Measuring Phased-Array Antenna Beampatterns with High Dynamic Range for the Murchison Widefield Array using 137 MHz ORBCOMM Satellites

TL;DR

This paper presents a high-dynamic-range method for measuring the beampatterns of phased-array antennas like the Murchison Widefield Array using 137 MHz ORBCOMM satellites, enabling accurate calibration for Epoch of Reionization studies.

Contribution

The authors develop a novel satellite-based measurement system that quantifies in situ antenna beam patterns with high dynamic range and wide sky coverage, improving calibration accuracy.

Findings

Achieved 30 dB dynamic range in beam sensitivity measurements.

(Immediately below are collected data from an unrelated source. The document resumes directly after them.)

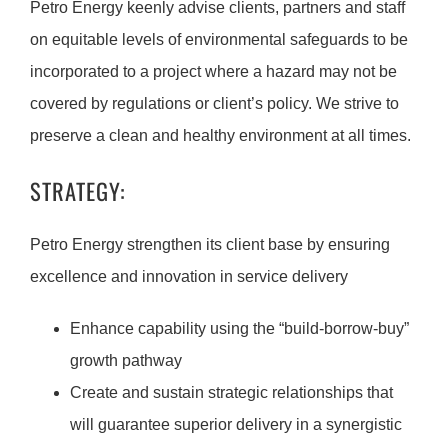
Petro Energy keenly advise clients, partners and staff
on equitable levels of environmental safeguards to be
incorporated to a project where a hazard may not be
covered by regulations or client’s policy. We strive to
preserve a clean and healthy environment at all times.
STRATEGY:
Petro Energy strengthen its client base by ensuring
excellence and innovation in service delivery
Enhance capability using the “build-borrow-buy”
growth pathway
Create and sustain strategic relationships that
will guarantee superior delivery in a synergistic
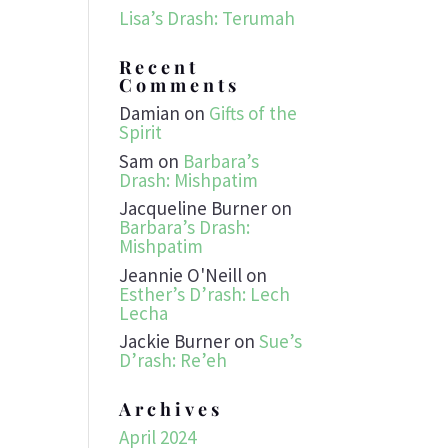
Lisa’s Drash: Terumah
Recent
Comments
Damian
on
Gifts of the
Spirit
Sam
on
Barbara’s
Drash: Mishpatim
Jacqueline Burner
on
Barbara’s Drash:
Mishpatim
Jeannie O'Neill
on
Esther’s D’rash: Lech
Lecha
Jackie Burner
on
Sue’s
D’rash: Re’eh
Archives
April 2024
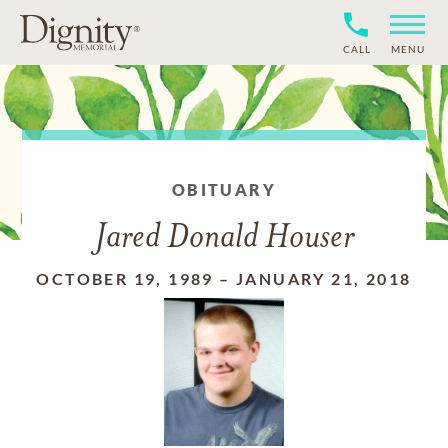
CALL
MENU
OBITUARY
Jared Donald Houser
OCTOBER 19, 1989
–
JANUARY 21, 2018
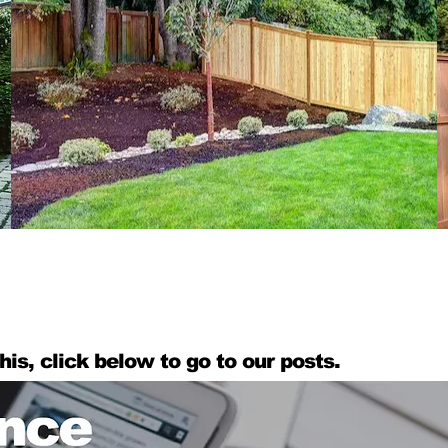
his, click below to go to our posts.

Verified the analytic model of the MWA tile within a few percent.

Identified systematic deviations near beam edges and sidelobes.

Abstract

Detection of the fluctuations in 21 cm line emission from neutral hydrogen during the Epoch of Reionization in thousand hour integrations poses stringent requirements on calibration and image quality, both of which necessitate accurate primary beam models. The Murchison Widefield Array (MWA) uses phased array antenna elements which maximize collecting area at the cost of complexity. To quantify their performance, we have developed a novel beam measurement system using the 137 MHz ORBCOMM satellite constellation and a reference dipole antenna. Using power ratio measurements, we measure the {\it in situ} beampattern of the MWA antenna tile relative to that of the reference antenna, canceling the variation of satellite flux or polarization with time. We employ angular averaging to mitigate multipath effects (ground scattering), and assess environmental systematics with a null experiment in which the MWA tile is replaced with a second reference dipole. We achieve beam measurements over 30 dB dynamic range in beam sensitivity over a large field of view (65\% of the visible sky), far wider and deeper than drift scans through astronomical sources allow. We verify an analytic model of the MWA tile at this frequency within a few percent statistical scatter within the full width at half maximum. Towards the edges of the main lobe and in the sidelobes, we measure tens of percent systematic deviations. We compare these errors with those expected from known beamforming errors.